Clinical Trials /

DNA-Guided Second Line Adjuvant Therapy For High Residual Risk, Stage II-III, Hormone Receptor Positive, HER2 Negative Breast Cancer

NCT04567420

Description:

A randomized, Phase II trial of circulating tumor DNA-guided second line Adjuvant therapy for high Residual risk, stage II-III, Estrogen Receptor positive, HER-2 negative breast cancer (DARE)

Related Conditions:
  • Invasive Breast Carcinoma
Recruiting Status:

Not yet recruiting

Phase:

Phase 2

Trial Eligibility

Document

Title

  • Brief Title: DNA-Guided Second Line Adjuvant Therapy For High Residual Risk, Stage II-III, Hormone Receptor Positive, HER2 Negative Breast Cancer
  • Official Title: A Randomized Phase II Trial Of Circulating Tumor DNA-Guided Second Line Adjuvant Therapy For High Residual Risk, Stage II-III, Hormone Receptor Positive, HER2 Negative Breast Cancer

Clinical Trial IDs

  • ORG STUDY ID: DARE
  • NCT ID: NCT04567420

Conditions

  • Breast Cancer

Interventions

DrugSynonymsArms
PalbociclibIBRANCEArm A
FulvestrantFaslodexArm A
Adjuvant TherapyStandard of CareArm B

Purpose

A randomized, Phase II trial of circulating tumor DNA-guided second line Adjuvant therapy for high Residual risk, stage II-III, Estrogen Receptor positive, HER-2 negative breast cancer (DARE)

Detailed Description

      Surveillance population and ctDNA screening (up to 1000 patients): Clinically high risk,
      stage II-III, ER positive, HER2-, breast cancer patients who are currently receiving adjuvant
      endocrine therapy with an aromatase inhibitor or tamoxifen are eligible for ctDNA screening
      if they meet any one of the following criteria for high risk for recurrence: (i) predicted
      risk of distant recurrence or death equal to or greater than 15% calculated by PREDICT, RSPC,
      or CTS5 (for late recurrence), (ii) four or more positive axillary lymph nodes or ipsilateral
      supraclavicular involvement regardless of tumor size, (iii) primary tumor equal to or greater
      than 5 centimeters regardless of nodal status, (iv) patients with 1-3 positive nodes,
      regardless of tumor size are eligible if at least one of the following is also true: grade 3
      histology, greater than or equal to 3 cm tumor size, high molecular risk score (i.e.
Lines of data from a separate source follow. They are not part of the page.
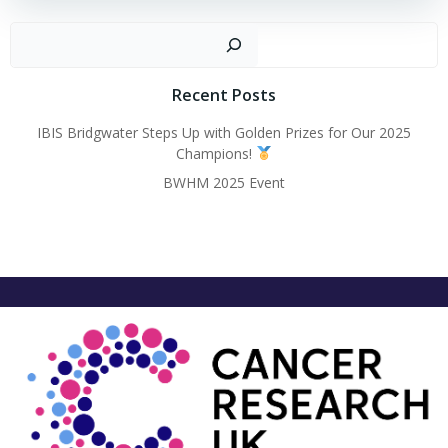
Sear
Recent Posts
IBIS Bridgwater Steps Up with Golden Prizes for Our 2025
Champions!
BWHM 2025 Event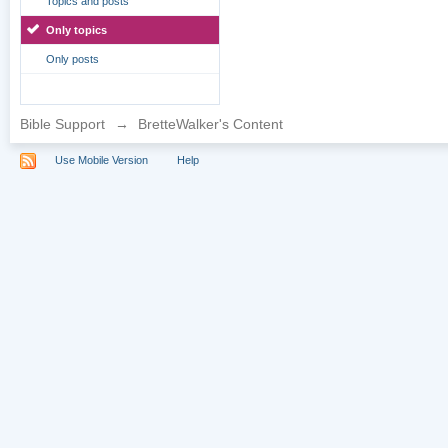
Topics and posts
Only topics
Only posts
Bible Support
→
BretteWalker's Content
Use Mobile Version
Help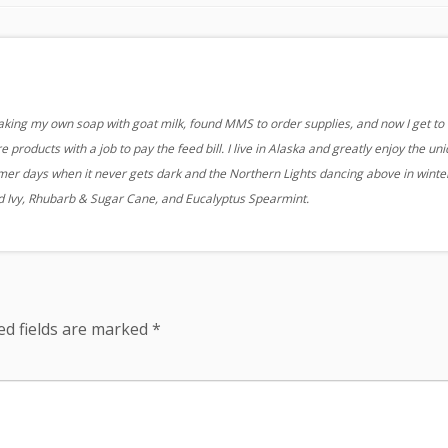
aking my own soap with goat milk, found MMS to order supplies, and now I get to
 products with a job to pay the feed bill. I live in Alaska and greatly enjoy the un
r days when it never gets dark and the Northern Lights dancing above in winter
nd Ivy, Rhubarb & Sugar Cane, and Eucalyptus Spearmint.
ed fields are marked
*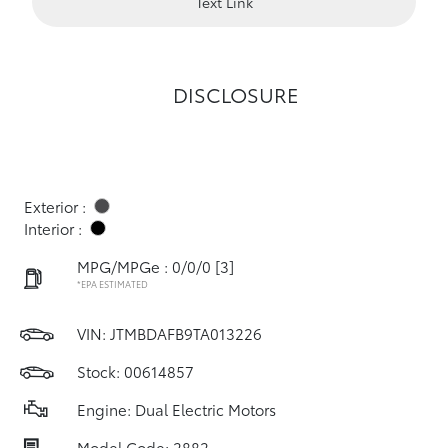
Text Link
DISCLOSURE
Exterior :
Interior :
MPG/MPGe : 0/0/0
[3]
*EPA ESTIMATED
VIN:
JTMBDAFB9TA013226
Stock: 00614857
Engine: Dual Electric Motors
Model Code: 2882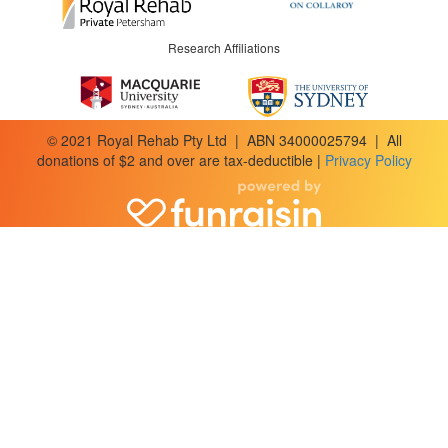
Research Affiliations
© 2021 Royal Rehab Pty Ltd | ABN 34000025794 | All
donations of $2 and over are tax-deductible |
Privacy Policy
Oncotype
      Dx Recurrence score(RS) > 26, MammaPrint high risk, EndoPredict > 4, Prosigna score > 60).

      In order to start ctDNA surveillance, patients must be currently receiving endocrine therapy
      and have completed at least 6 months, but no more than 7 years and with at least 3 more years
      of planned adjuvant endocrine therapy of treatment without distant recurrence. Prior adjuvant
      CDK4/6 therapy is allowed, but at least 12 months must have elapsed since completing CDK4/6
      therapy and enrolling into ctDNA surveillance on this study. However, participants in the
      PENELOPE and PALLAS clinical trials are not eligible.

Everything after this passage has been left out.